When you file an application under the Violence Against Women Act (VAWA) you must submit both a USCIS Form I-360 and evidence showing that you meet the VAWA eligibility requirements and qualify for relief. The evidence that you provide may include the following: a personal declaration, police clearance records and/or other evidence to show you are a person of "good moral character”, a copy of your passport or birth certificate, proof that the abuser is a U.S. citizen or green card holder, proof that you are the abuser’s spouse, child, or parent, proof that you lived with the abuser, proof that you suffered abuse, and proof that you currently live in the United States.

Your personal declaration should describe your relationship with the abuser and other details that describe your eligibility for VAWA. This should begin with the statement “I swear under penalty of perjury that the following is true and correct to the best of my knowledge.” Your declaration should include as many details as possible, including dates, events, and should discuss the entire span of your relationship. Furthermore, your declaration should include proof that you yourself are a person that has “good moral character.” For example, you can include any volunteer experience you may have and/or the absence of any criminal or civil violations. You may also submit declarations from friends and family proving your good deeds and morality.

The police clearance records that must be submitted with the petition must be from every place where you have lived for at least six months in the past three years. These records are supposed to further prove that you are a moral person.

Submitting a copy of you passport and birth certificate are required in order to prove your identity. You must also prove the abuser’s identity. If the abuser is a U.S. citizen, you may submit a copy of their birth certificate, passport, etc. If they are a green card colder, you can submit a copy of their green card or any other sort of immigration document that proves their status in the United States. If you do not have any of these documents, you can file a Freedom of Information Act (FOIA) request with the U.S. Citizenship and Immigration Services (USCIS). If the request also does not work out, you can submit written declaration from friends and family that have personal knowledge of your abuser’s status.
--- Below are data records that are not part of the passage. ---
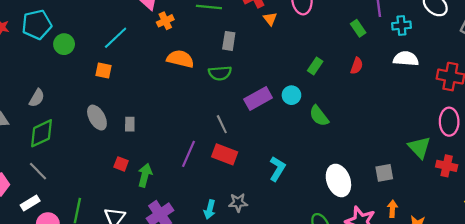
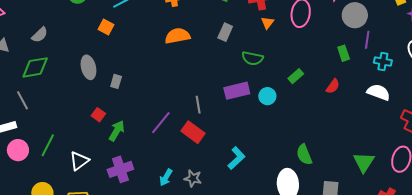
orange semicircle: (180, 59) -> (177, 36), turned -40
green semicircle: (220, 73) -> (252, 58), moved
green semicircle: (319, 116) -> (304, 155), moved
green triangle: (419, 147) -> (364, 162), moved

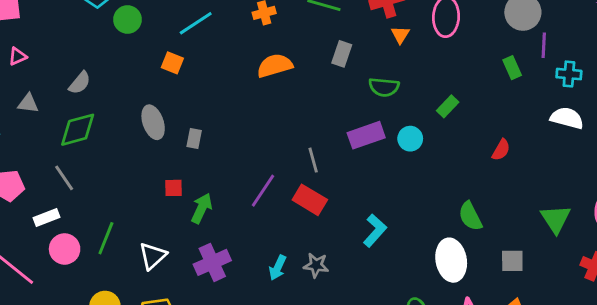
red semicircle: (333, 86) -> (501, 150), moved
red square: (98, 115) -> (173, 188), turned -32

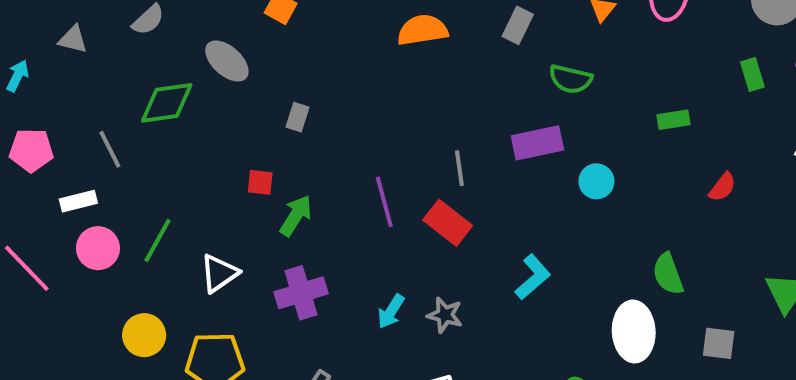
green rectangle: (448, 106) -> (674, 120), moved, turned 30
gray ellipse: (153, 122) -> (227, 61), moved, turned -36
green diamond: (78, 130) -> (167, 103), moved
cyan circle: (410, 139) -> (596, 181), moved
purple line: (263, 191) -> (384, 202), turned -56

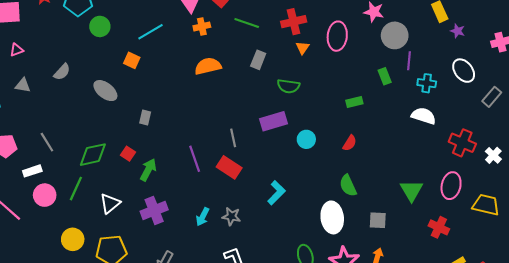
green diamond: (167, 103) -> (93, 155), moved
green rectangle: (674, 120) -> (354, 102), moved
red square: (260, 182) -> (128, 154), turned 32
red semicircle: (722, 187) -> (350, 143), moved

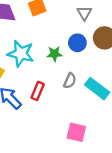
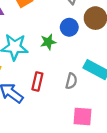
gray semicircle: (70, 81) -> (71, 81), moved

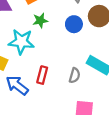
green star: (48, 42) -> (40, 20), moved

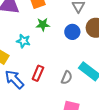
cyan star: (21, 42) -> (23, 41), size x0.6

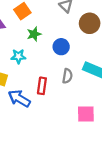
blue circle: (72, 32) -> (61, 47), moved
gray semicircle: (67, 78) -> (67, 76), moved

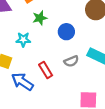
gray semicircle: (67, 76) -> (71, 61), turned 56
red rectangle: (42, 86) -> (46, 70), turned -42

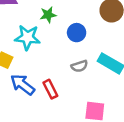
cyan star: (23, 40) -> (27, 37), size x1.5
red rectangle: (46, 70) -> (50, 89), moved

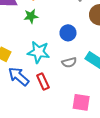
green star: (48, 15) -> (31, 16), moved
cyan star: (27, 37) -> (39, 52), moved

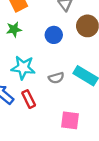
blue circle: (68, 33) -> (54, 35), moved

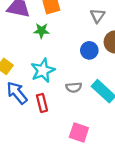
blue circle: (54, 35) -> (89, 50), moved
cyan star: (23, 68) -> (43, 70), turned 30

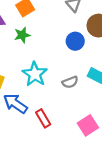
red rectangle: (42, 103) -> (43, 118), moved
pink square: (79, 132) -> (88, 125), turned -36

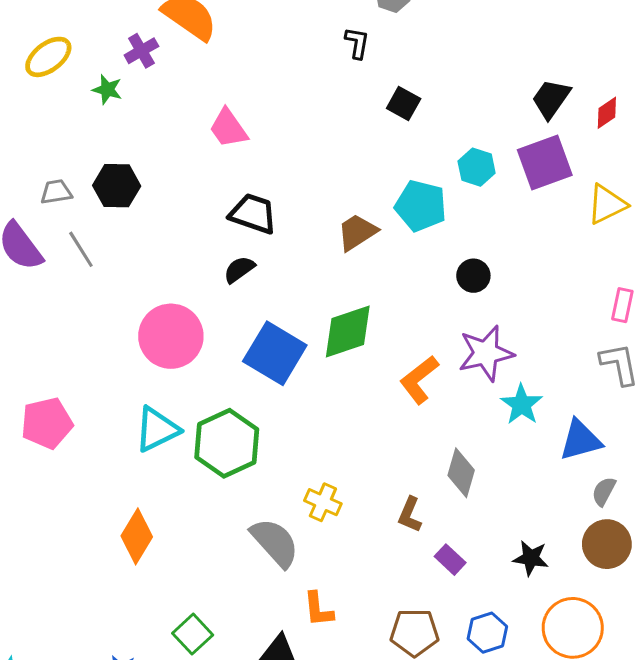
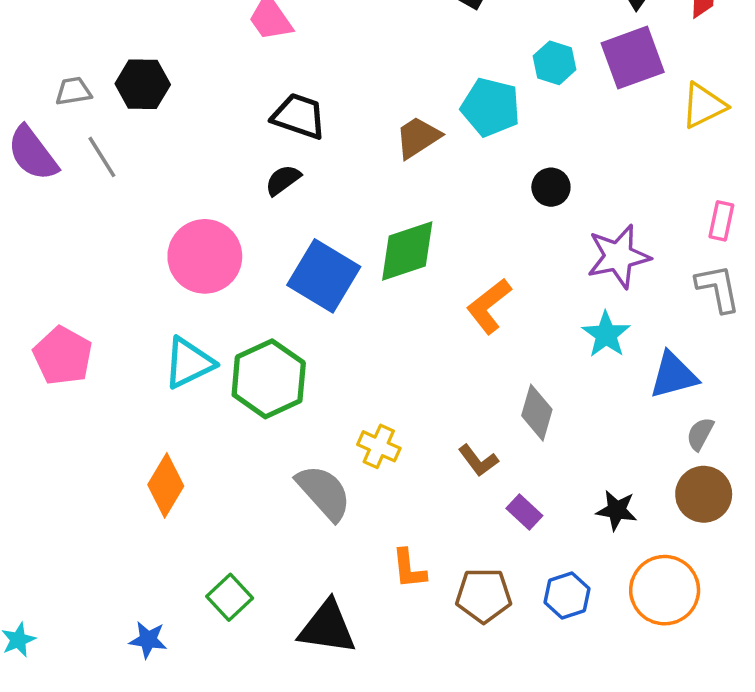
purple star: (486, 353) -> (618, 256), moved
pink pentagon: (47, 423) -> (63, 356), turned -30
brown L-shape: (410, 515) -> (478, 461), turned -60
orange L-shape: (318, 609) -> (409, 569), moved

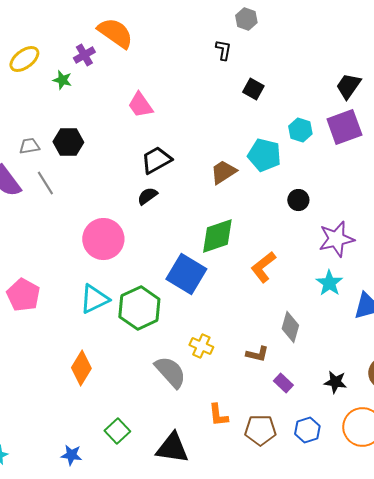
black trapezoid: (299, 116) -> (156, 160), turned -48
blue square: (324, 276) -> (186, 274), moved
brown L-shape: (478, 461) -> (257, 354), turned -40

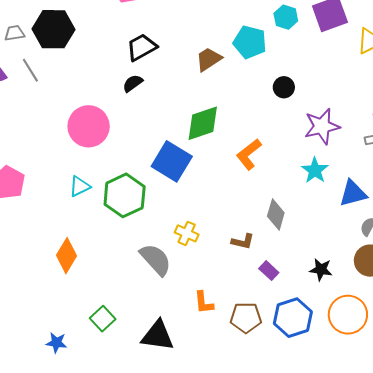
black hexagon: (68, 142) -> (53, 29), size x1.4
cyan triangle: (94, 299) -> (80, 186), size x0.7
blue hexagon: (307, 430) -> (293, 318), size x1.5

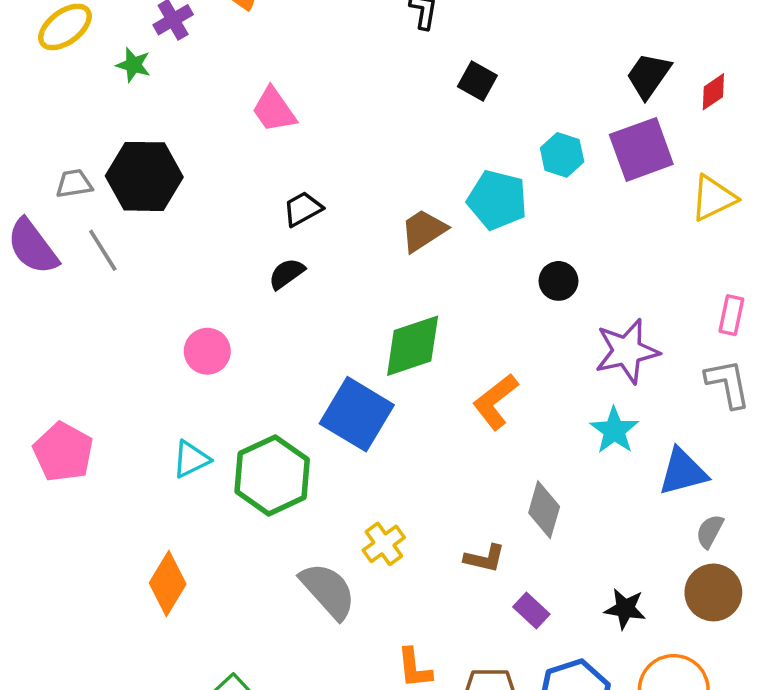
black trapezoid: (142, 47) -> (303, 209), size x0.7
pink circle: (89, 126) -> (207, 351), size x0.6
yellow cross: (187, 233) -> (384, 544), turned 30

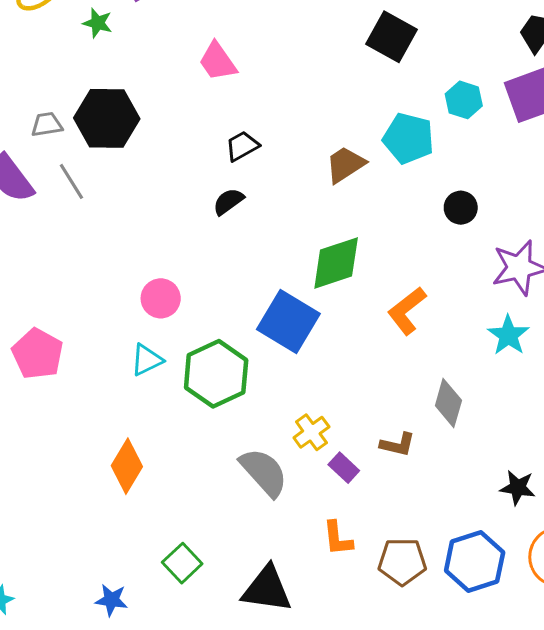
black square: (477, 81) -> (391, 37), size x1.5
pink circle: (207, 351) -> (161, 298), moved
purple rectangle: (531, 611) -> (344, 468), moved

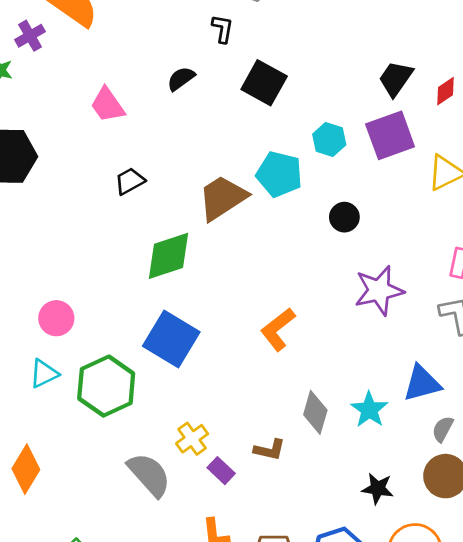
brown trapezoid: (345, 165) -> (223, 198), size x1.4
black semicircle: (228, 201) -> (181, 79), moved
black circle: (461, 208) -> (344, 217), moved
green diamond: (336, 263) -> (169, 256), moved
cyan star: (508, 335) -> (369, 410), moved

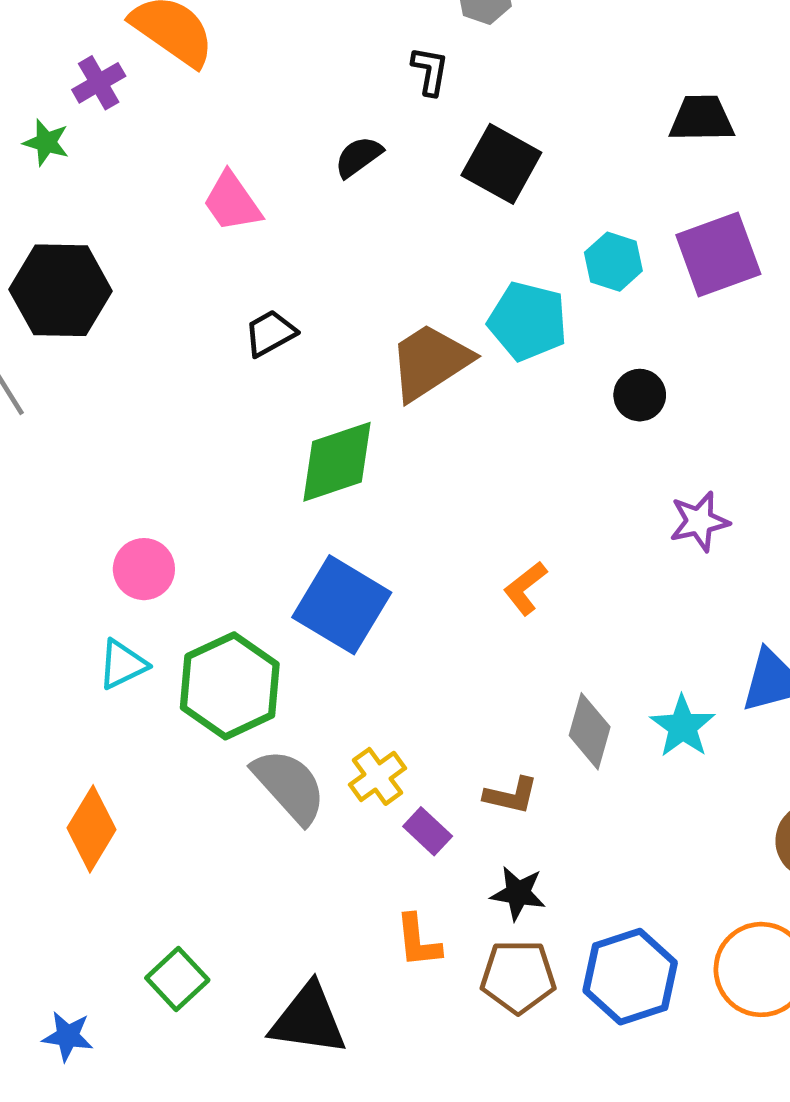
black trapezoid: (396, 79) -> (702, 119), moved, turned 54
purple star: (379, 290) -> (699, 521), size x0.7
orange L-shape: (278, 329) -> (525, 588), size x0.7
gray semicircle: (149, 475) -> (289, 786), moved
black star: (378, 489) -> (518, 893), moved

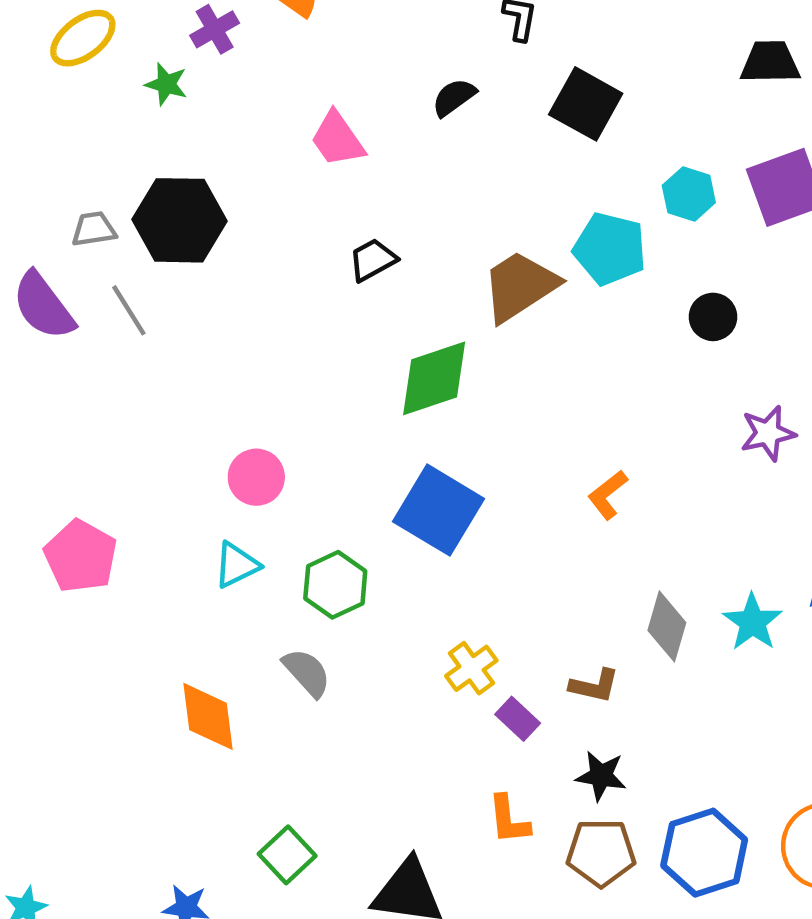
green hexagon: (230, 686) -> (335, 585), size x0.7
gray semicircle: (289, 786) -> (307, 673), moved, size x0.7
orange diamond: (91, 829) -> (208, 716), turned -38

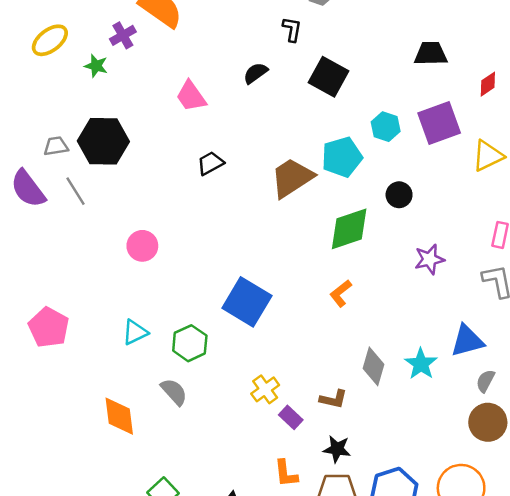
cyan pentagon: (610, 249) -> (342, 157), turned -30
green diamond: (434, 378) -> (349, 229), moved
pink circle: (256, 477) -> (142, 246), moved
You must also submit documentation to prove your relationship to your abuser. If they are/were your spouse, you can submit a copy of your marriage certificate. If they are your parent, you may submit a copy of your birth certificate. If the abuser is your spouse, you must submit further documentation proving that your marriage began with the right intentions. For example, you did not get married in order to obtain a green card. You can prove this by submitting photographs, emails, texts, evidence of a joined bank account, shared property ownership, etc. Once again declarations from your friends and family are also acceptable.

Then, you must prove that you lived under the same roof with the abuser. You can do so by submitting leases of property that you both shared with your names on, bills, school records , tax returns and other documents that may contain both of your names. If no such documents exist, written declarations from friends and family will help paint a fuller picture.

Lastly, you will need proof that you suffered abuse. You should try to provide as much evidence as possible. Potential evidence that you may be able to use are police reports or restraining orders against the abuser. If you saw a doctor due to the abuse that was inflicted on you, you can submit copies of your medical records. If you’ve gone to a counselor, a domestic violence shelter, or a support group, submit evidence of this. Keep in mind that VAWA is not limited to physical abuse. Emotional abuse qualifies as well. Therefore, if you have gone to a psychiatrist and/or were prescribed medication due to the abuse, submit evidence. Declarations from family and friends can strengthen your case as well.

Many victims of domestic abuse prefer not to bring up every unpleasant detail of their relationship with the abuser. However, in order to ensure that the officer understands what you went through and grants an approval of the petition, you should provide as much evidence and details as possible and make your application as coherent and compelling as possible. This process can be difficult and emotionally tolling, which is why it is always a good idea to have a qualified legal representation of an experienced immigration attorney.